We speak metaphorically of edges when we wish to describe the most forward-located point in technological, scientific, or artistic development. We say, that’s cutting edge computer software, or her work is on the leading edge of contemporary music. To be at the cutting or leading edge is to be at that point where the trajectories of practice and potential join, as if making a virtual arrow pointing the way forward from where you are to where you could be.
I’ve been thinking about kinds of edges in the context of making music. A conventional meaning of edges is found in musical timbres. There are sounds whose timbres have too much edge that I have to soften into something more useable. Usually this involves slowing the attack (or onset) of a sound, to turn a Clang! into a fffwhang. Then there are sounds without enough edge that I need to sharpen. This is what I do to drum and percussion sounds–turning a resonant bass drum boom into a muted thud, or truncating a ringing cymbal into a tiny shard. I like the contrast between percussion sounds that are all edge and harmonic sounds that are edgeless.

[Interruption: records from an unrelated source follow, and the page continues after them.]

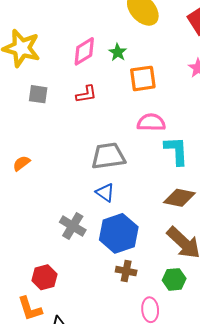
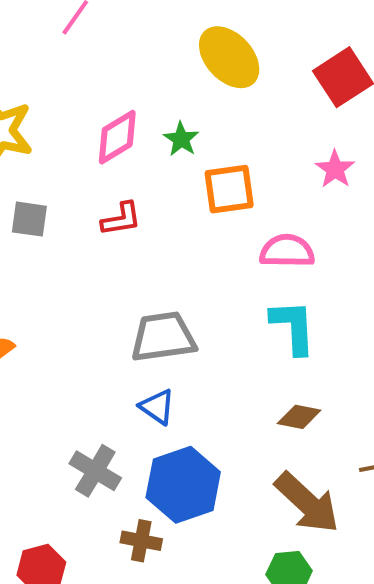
pink semicircle: (151, 122) -> (287, 251), moved
brown diamond: (179, 198) -> (299, 417), size x0.7
brown cross: (126, 271) -> (141, 541), moved

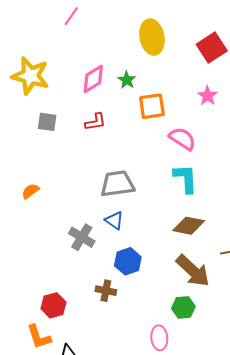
yellow ellipse: (229, 57) -> (152, 37), turned 32
pink semicircle: (287, 251) -> (182, 139), turned 32
brown diamond: (299, 417) -> (189, 226), size x1.4
gray cross: (95, 471) -> (82, 237), moved
blue hexagon: (183, 485) -> (128, 261), size x0.7

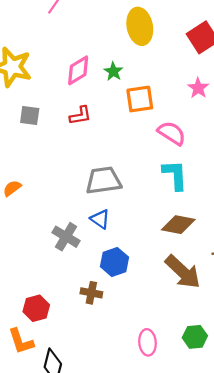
green hexagon: (183, 307) -> (195, 337), moved

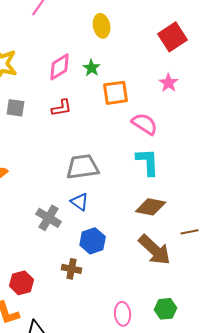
yellow ellipse: (140, 26) -> (102, 26), moved, size x0.7

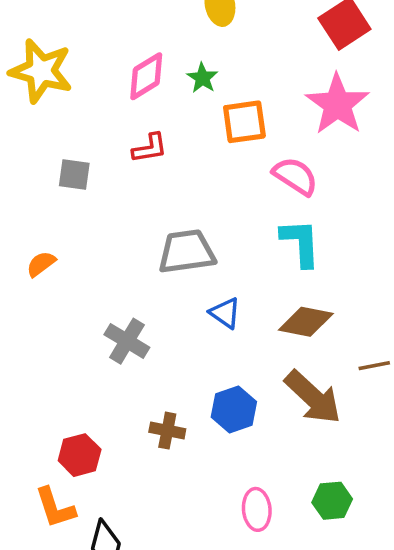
pink star: (169, 83) -> (337, 104), size x1.8
gray square: (16, 108) -> (74, 174), moved
blue triangle: (80, 202) -> (225, 313), moved
blue hexagon: (93, 241) -> (234, 409), moved

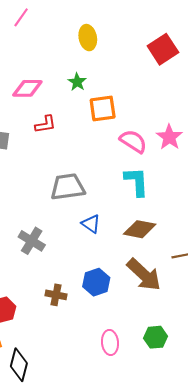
pink diamond: (146, 76) -> (27, 88), moved, turned 32
pink star: (337, 104) -> (169, 137), moved, size x0.7

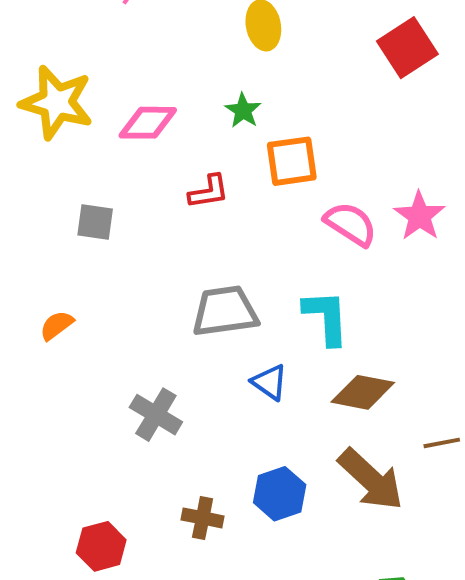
red L-shape: (45, 124) -> (209, 192), moved
cyan L-shape: (136, 182) -> (326, 317), moved

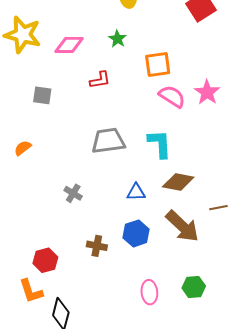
orange square: (292, 161) -> (158, 65), moved
blue triangle: (269, 382) -> (136, 192), moved, turned -36
gray cross: (156, 415) -> (73, 193), size x0.7

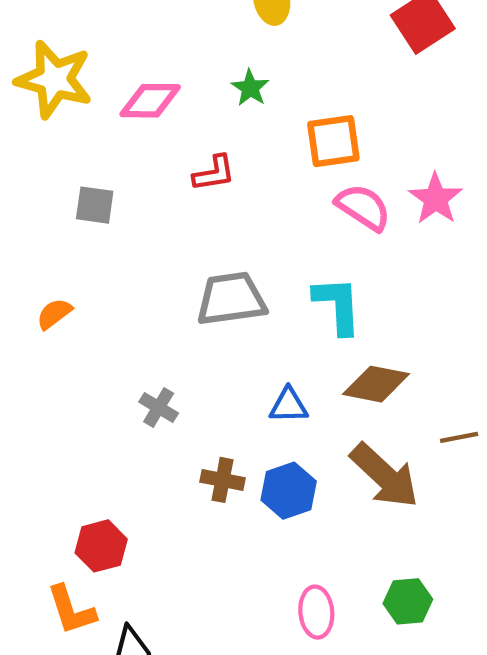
brown cross: (97, 246) -> (223, 480), moved

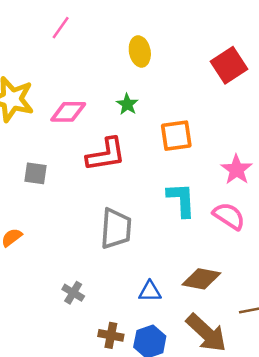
red L-shape: (214, 173) -> (106, 155), size x1.6
pink semicircle: (363, 207) -> (229, 216), moved
gray trapezoid: (231, 299) -> (116, 229), turned 102
cyan L-shape: (338, 305) -> (181, 200), moved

A more interesting meaning of edge concerns the shape of one’s creative process. Where is the cutting edge of your craft? We might imagine edge as the intersection of two trajectories: between what you can currently make and what might be possible to make. How do we know when we’re doing something genuinely new? How do we each push forward the location of our cutting edges, so that the next time we are a little further along the path of our knowing? In my experience, doing something genuinely new seems to only happen in minuscule steps. One week I might make an effects device or a sound and the next week return to it, this time adding one more new element, and suddenly a new sound world emerges—not by magic, but by the accumulated steps I’ve taken while trying things out and dynamically adjusting to the results. Is this a further forward position for my cutting edge, or just variations on a tried and true workflow theme?
Sometimes a new cutting edge appears after long periods of making seemingly non-substantial progress. For example, I often begin sessions by improvising on a keyboard. The keyboard is tiny— two octaves of undersized keys— so it’s a struggle to play and I’m always running out of octaves. But I like the constraint of the controller so I keep at the practice of improvising each day. The keyboard’s small size has already led me down interesting roads, such as using three-note rather than four-note chords (because I can better spread out fewer notes with larger intervallic distances between them). After a year of using the keyboard, my improvisations have not improved exactly, but surprisingly, something else has. I’ve learned to trust in limits, how to get into a concentrated space over and over, and how to repeatedly come up with something intriguing to work with. In time, this trust may turn out to be its own trajectory that leads to a new cutting edge on my ways of working.